Why am I just now discovering the wonderful versatility of the eggplant?
You can make it into mini pizzas, marinate then grill, throw it in a stir fry, make Napoleon, or order Szechuan eggplant at your favorite Chinese place. Well, at least I can at mine….
Inspired by my last order of chinese take-out, I decided create my own version.

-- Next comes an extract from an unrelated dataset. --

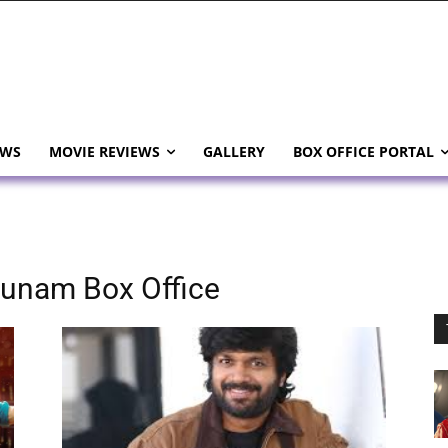
EWS
MOVIE REVIEWS
GALLERY
BOX OFFICE PORTAL
hunam Box Office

I added more veggies and used a lighter sauce for a “guilt-free” dinner.
{Eggplant Stir Fry}
[Ingredients]
- 1 Eggplant, quartered
- 1 cup roughly chopped mushrooms
- 1 clove garlic, diced
- 1/4 cup diced onion
- 1 stalk celery, diced
- 1 cup shredded carrots
- 2 large handfuls spinach leaves OR 1 head baby bok choy
- 1 can water chestnuts
- 1 zucchini, quartered
- 1/2 bell pepper, diced
- 1/2 cup broccoli florets
- 3 TBSP Ken’s Lite Sesame Ginger Dressing
- 1 tsp fresh ginger paste
- 1 TBSP soy sauce
- 1/2 tsp curry powder
- Salt & Pepper, to taste
- 1 TBSP coconut oil
[Directions]
- In a large skillet or Wok, heat coconut oil over medium heat. Add to skillet onion, eggplant, and mushrooms. Season with salt, pepper, and curry powder.
- Saute for about 5 minutes before adding in the remaining vegetables.
- Add dressing and ginger paste to skillet.
- Stirring often, cook for until veggies are tender – about 20 minutes.
- Enjoy solo or serve over fried rice or quinoa.